Few things in model engines are more complex than keeping track of the variations on Cox cylinder barrels.
To begin, there are three different external shapes. The original, as on your engine and the picture Dickeybird posted, are the same smaller diameter from the lower flange to the bottom fin. Then there is the version with the diameter increased to the size of the mounting flange around the exhaust port, still having a smaller diameter area between the flange and the area around the port. And the third shape with no decreased diameter between the seat and the bottom fin.
And some have flats milled at the top of the barrel for a wrench to remove and install the cylinder.
The exhaust ports can be open, as yours is, or two slits instead of the open pair.
Thus far we have only covered the external appearance, and have 12 possible different barrels. Now we go inside.

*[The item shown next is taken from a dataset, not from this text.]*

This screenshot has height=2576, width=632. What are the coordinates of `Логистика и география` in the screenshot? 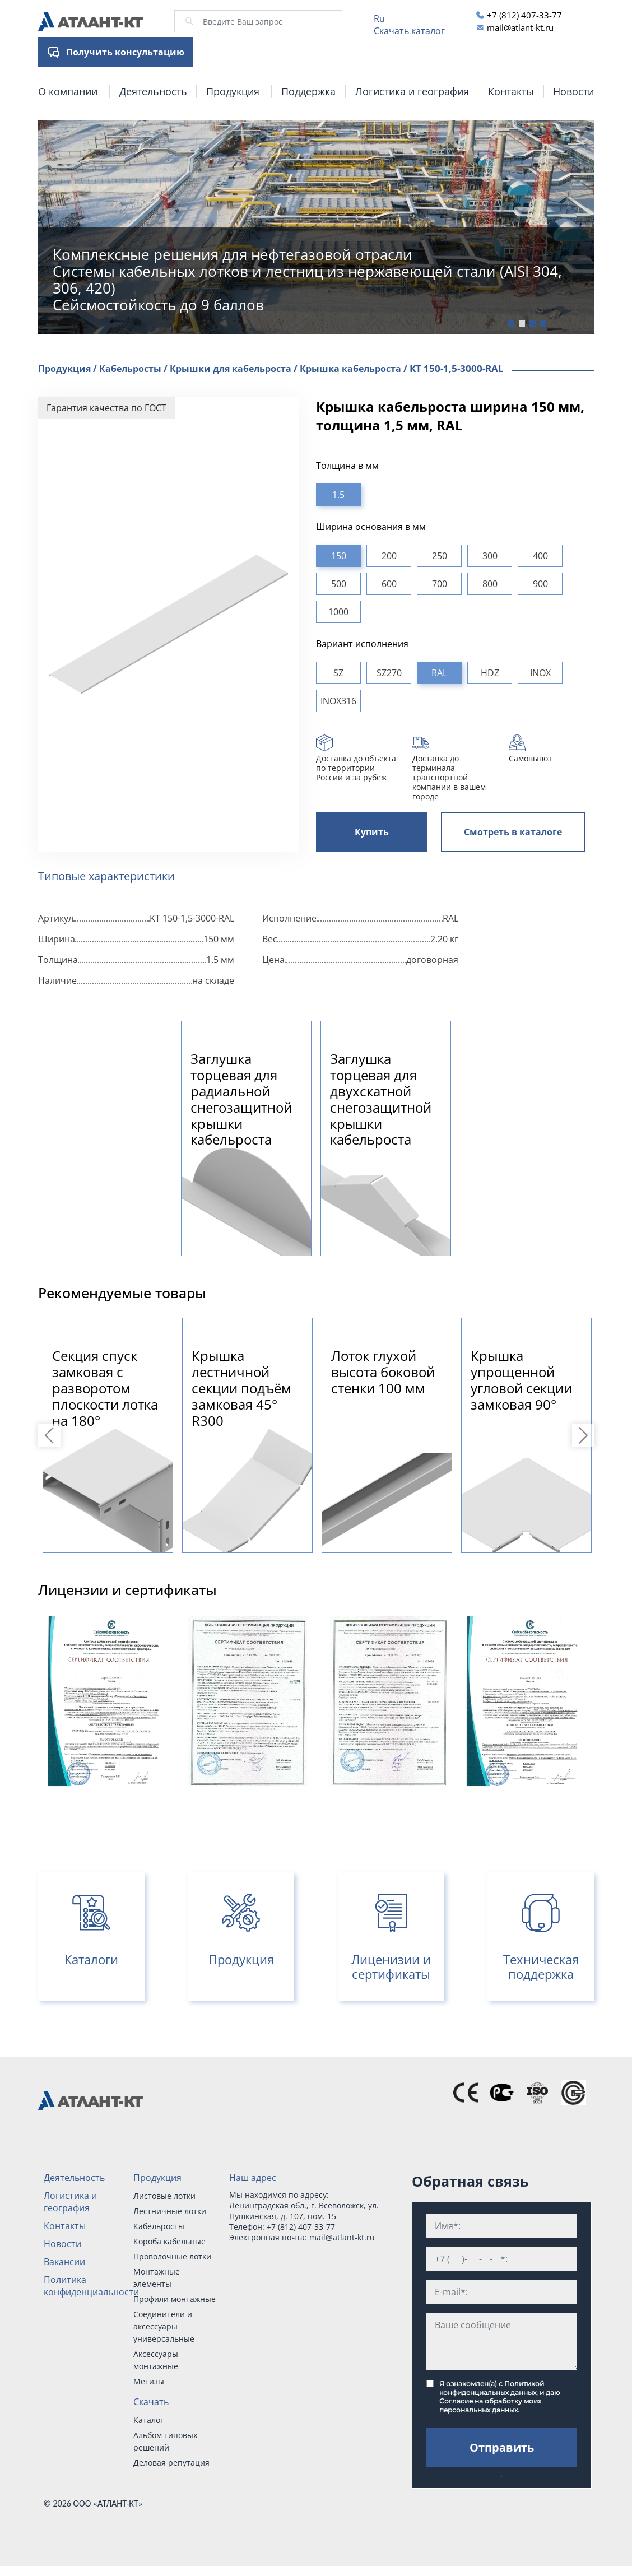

To begin, there can be either one or two bypass ports. The "Starter" or "Beginner" engines had a single bypass to limit the power, but most engines had two. But whether one or two ports, they could be milled in one pass, two passes, or three. The milling difference was obvious when the barrel was off, but could not be seen from the outside. The single or double porting could be seen from the outside if it had open exhaust ports, though.
Then we add the bore itself, either 0.401" for the 0.049 or 0.410 for the 0.051. Usually the carb mount on the TeeDee engines was black for the 0.049 and red for the 0.051, but sometimes the colors didn't match. And the reed 05 engines had nothing to differentiate them from the 0.049s.
Then came the latest variations. First was the port timing. All the earlier barrels had "Sub Port Induction," when you moved the piston to TDC there was a gap exposed in the exhaust port, the piston skirt rose to expose a gap allowing a little more fresh air in, the main mixture could be set a little rich, ending up with a bit more power. But it could also let the engine pull exhaust gases back in, and in a tightly cowled installation this was a problem. So there is another version with the exhaust ports raised to prevent the SPI.
The final variation is hard to check, it is the bore shape itself. There's the old standard straight bore, and some late barrels with a tapered bore in the manner of ABC engines. This is intended to have a straight bore when theengine warms up. Seems to work, but these barrels are rare.
Almost 150 possible variations, but I can only be sure of having seen some 25 or so.
Not even mentioned to this point, but some barrels have a number stamped on the side below the exhaust port. These numbers are supposed to identify the variation, but I've seen the same number on different barrels, and identical barrels with different numbers.
One thing that makes it even worse. I have three NIB Coxes, supposedly the same engine, with the same production date stamped on the cardboard in the box, and they have three different cylinder barrels.
You can understand how pleased I was when I finally got a true matching pair of TeeDee 05 RC engines.